Some RISC-V Foundation members, including Dover Microsystems and Veridify Security, already are offering security IP extensions for a few common vulnerabilities, but not for free. Most novel among these is Dover's CoreGuard, a class-based, hybrid hardware/software security product that attaches directly to a RISC-V core, running in parallel with its execution.
"CoreGuard provides instruction-by-instruction checking that cannot be skipped or turned off, and the software component of CoreGuard allows precise specification of allowed and disallowed behaviors so it can adapt to a changing threat landscape," according to Greg Sullivan, chief scientist at Dover Microsystems.

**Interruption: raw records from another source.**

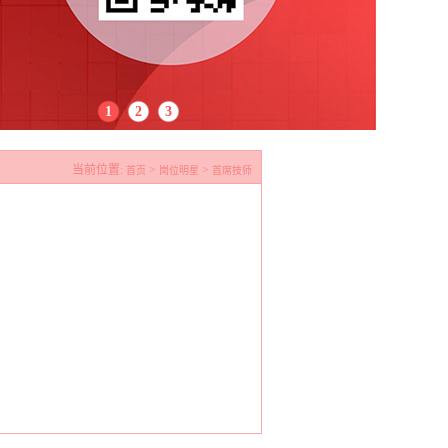
1
2
3
当前位置:
>
>
首页
岗位明星
首席技师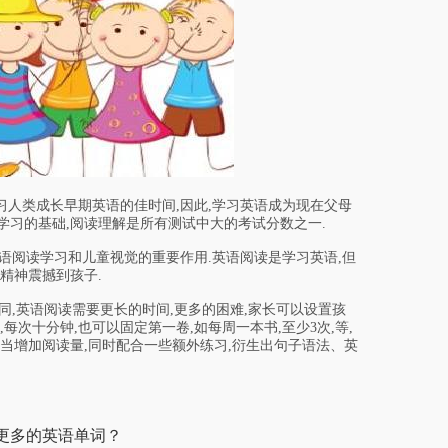
人类成长早期英语的佳时间,因此,学习英语成为现在父母
学习的基础,阅读理解是所有测试中大的考试分数之一.
语阅读学习和儿童视觉的重要作用.英语阅读是学习英语,但
精神震撼到孩子.
,英语阅读需要更长的时间,更多的困难,家长可以设置孩
每次十分钟,也可以固定第一卷,如每周一本书,至少3次,等,
适当增加阅读量,同时配合一些额外练习,衍生出句子语法、英
更多的英语单词？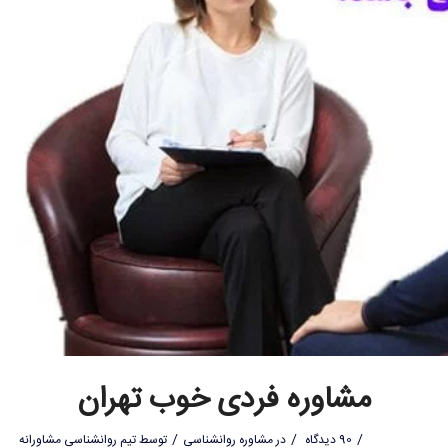
مشاوره فردی خوب تهران
/
/
/
90 دیدگاه
در
مشاوره روانشناسی
توسط
تیم روانشناسی مشاورانه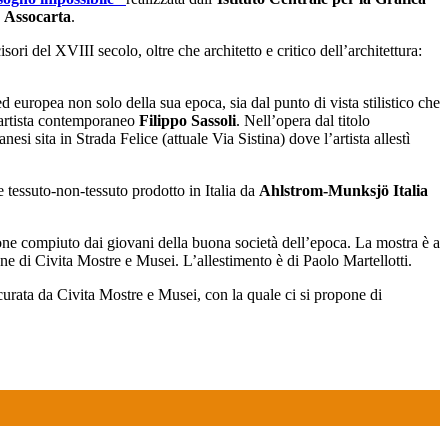
e
Assocarta
.
ori del XVIII secolo, oltre che architetto e critico dell’architettura:
d europea non solo della sua epoca, sia dal punto di vista stilistico che
artista contemporaneo
Filippo Sassoli
. Nell’opera dal titolo
si sita in Strada Felice (attuale Via Sistina) dove l’artista allestì
 tessuto-non-tessuto prodotto in Italia da
Ahlstrom-Munksjö Italia
ione compiuto dai giovani della buona società dell’epoca. La mostra è a
zione di Civita Mostre e Musei. L’allestimento è di Paolo Martellotti.
 curata da Civita Mostre e Musei, con la quale ci si propone di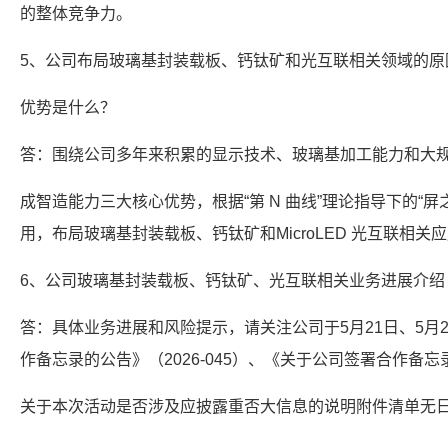
的整体竞争力。
5、公司布局玻璃基封装载板、钙钛矿和光互联相关领域的原
优势是什么？
答：围绕公司多年来积累的显示技术、玻璃基加工能力和大
成智造能力三大核心优势，根据“第 N 曲线”理论指导下的“
用，布局玻璃基封装载板、钙钛矿和MicroLED 光互联相
6、公司玻璃基封装载板、钙钛矿、光互联相关业务进展介绍
答：具体业务进展和风险提示，请关注公司于5月21日、5月
作备忘录的公告》（2026-045）、《关于公司签署合作备忘录
关于本次活动是否涉及应披露重否大信息的说明附件清单无日期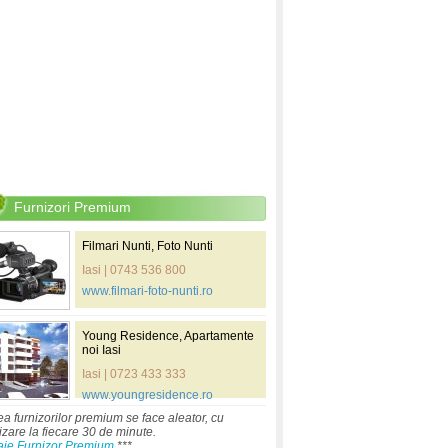
Furnizori Premium
Filmari Nunti, Foto Nunti
Iasi | 0743 536 800
www.filmari-foto-nunti.ro
Young Residence, Apartamente
noi Iasi
Iasi | 0723 433 333
www.youngresidence.ro
ea furnizorilor premium se face aleator, cu
izare la fiecare 30 de minute.
aje Furnizor Premium
***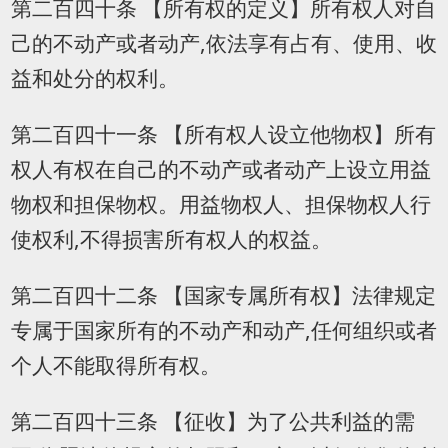
第二百四十条 【所有权的定义】所有权人对自
己的不动产或者动产,依法享有占有、使用、收
益和处分的权利。
第二百四十一条 【所有权人设立他物权】所有
权人有权在自己的不动产或者动产上设立用益
物权和担保物权。用益物权人、担保物权人行
使权利,不得损害所有权人的权益。
第二百四十二条 【国家专属所有权】法律规定
专属于国家所有的不动产和动产,任何组织或者
个人不能取得所有权。
第二百四十三条 【征收】为了公共利益的需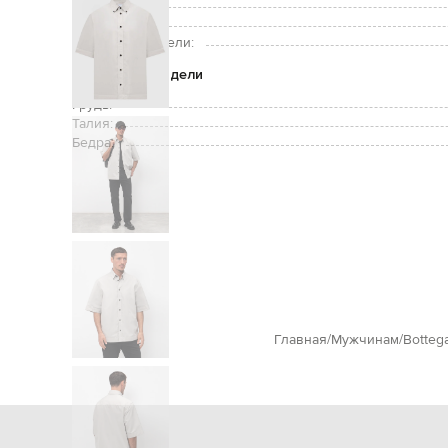
Уход:
Рост модели:
Размер на модели:
Параметры модели
Грудь:
Талия:
Бедра:
Главная
Мужчинам
Botteg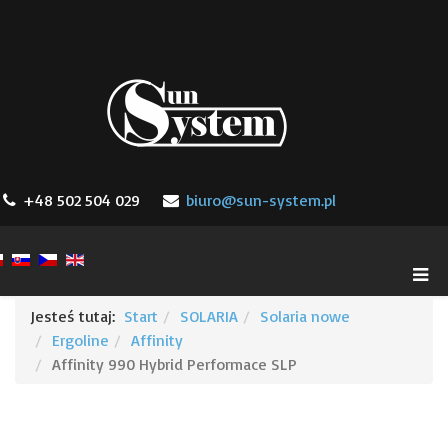
+48 502 504 029
biuro@sun-system.pl
Jesteś tutaj:
Start
SOLARIA
Solaria nowe
Ergoline
Affinity
Affinity 990 Hybrid Performace SLP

Officially, RISC-V cybersecurity is in the hands of the RISC-V Foundation's Security Standing Committee, chaired by Rambus Fellow Helena Handschuh. The committee already contributed has a draft specification for the necessary root-of-trust, secure boot, and other open ISA extensions needed to match the security of proprietary processors. That specification, however, has yet to be ratified.
Nevertheless, Handschuh is well aware of the cryptographic extensions needed for RISC-V to successfully compete in the marketplace, and claims the Committee is up to the task, which she says will be easier than was securing open-source software.
"Managing open source software is complicated because of the difficulty of backtracking a security bug to its origin.
Likewise, backtracking hardware security bugs is nearly impossible for proprietary ISAs which hide the details of their instruction's execution. However, the open architecture of RISC-V enables much easier backtracking of security flaws to their source by offering transparency in the execution details of its hardware source code."
R. Colin Johnson is a Kyoto Prize Fellow who has worked as a technology journalist for two decades.